-.24SPECIAL

4.3K 256 79
                                    

SPOILER UYARISI!!!
6. KİTABI OKUMAYAN OLUMASIN!!!
Medya favorim birlikte dinleyin isterseniz🧡🧡

"Onun nasıl polise teslim olmasına izin verirsiniz!"
Taehyung sinirden her yeri uyuşmuş bir halde telefondaki dayısına bağırdı.

"Sakinleş Taehyung ve kiminle konuştuğunu unutma. Adam kendi gitmiş polise, bizim yapabileceğimiz bir şey yoktu."

"Sizin onu takip etmeniz ve bulup bana getirmeniz gerekiyordu ki onu öldürebileyim." Siniri konuşurken daha da artıyordu ve sıktığı yumruğuna tırnaklarının battığını hissedebiliyordu.

"Sana bir kez daha sakin ol demeyeceğim Taehyung olamayacağını biliyorum ama dene.
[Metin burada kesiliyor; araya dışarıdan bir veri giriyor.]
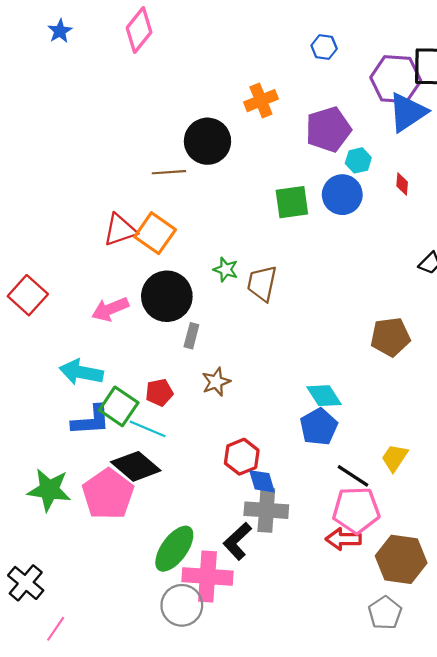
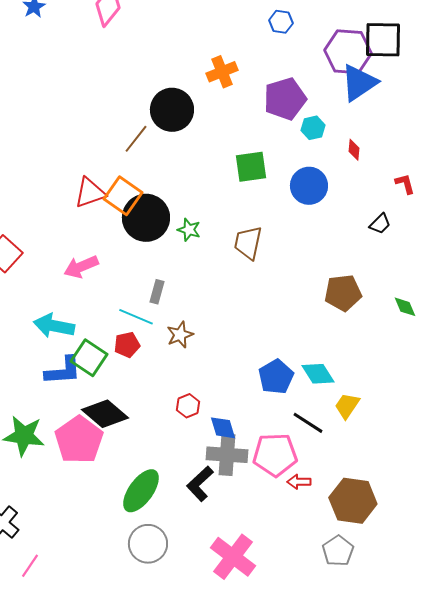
brown line: (169, 172) -> (136, 139), turned -48
blue circle: (342, 195) -> (309, 186), moved
brown trapezoid: (262, 283) -> (248, 243), moved
black circle: (167, 296) -> (146, 218), moved
cyan diamond: (324, 396) -> (318, 374), moved
cyan line: (148, 429) -> (136, 317), moved
red hexagon: (242, 457) -> (188, 406), moved, size x0.7
pink pentagon: (356, 510) -> (275, 455), moved
red arrow: (343, 539) -> (299, 482), size x0.7
pink cross: (207, 576) -> (233, 557), moved, turned 33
Bunu söylemek istemiyorum ama Mir Hae seni böyle görmek istemezdi."

Taehyung Mir Hae'nin ismini duyduğu anda sakinleştiğini hissetti ama bu his onun artık onunla olmadığını/olamayacağını hatırlayınca yerini daha büyük bir öfkeye bıraktı.

"İnan bana hiçbir işe yaramadı dayı."

"O zaman kapatıyorum Taehyung saat çok geç oldu, yat ve dinlen."dedi dayısı ve cevap bile beklemeden telefonu suratına kapattı.

İki ay olmuştu.
Mir Hae öleli iki ay olmuştu.
Bu iki ayın her dakikasını amcasını arayarak ve onu öldürme planları yaparak geçirmişti şimdi ise bütün planları o aptalın teslim olmasıyla suya düşmüştü.
O adamdan intikam almadığı her dakika Mir Hae'yi yüz üstü bırakıyordu. Annesini yüz üstü bırakıyordu.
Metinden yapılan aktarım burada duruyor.